• [TASK DIRECTIONS] Could you retype the records below exactly as they appear, skipping any pictures?

• [SUPPLIED RECORDS]
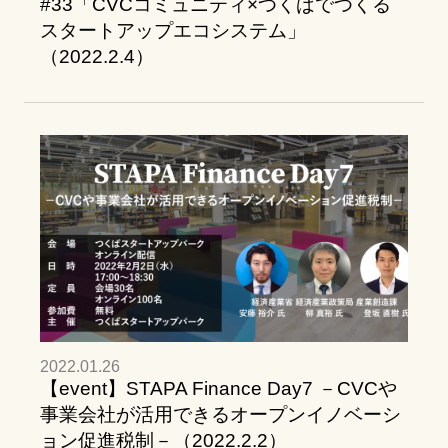
#33「CVCコミュニティ×つくばでつくる
スタートアップエコシステム」
（2022.2.4）
2022.01.26
【event】STAPA Finance Day7 －CVCや
事業会社が活用できるオープンイノベーシ
ョン促進税制－（2022.2.2）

• [WRITTEN SOLUTION]
#33「CVCコミュニティ×つくばでつくる
スタートアップエコシステム」
（2022.2.4）
2022.01.26
【event】STAPA Finance Day7 －CVCや
事業会社が活用できるオープンイノベーシ
ョン促進税制－（2022.2.2）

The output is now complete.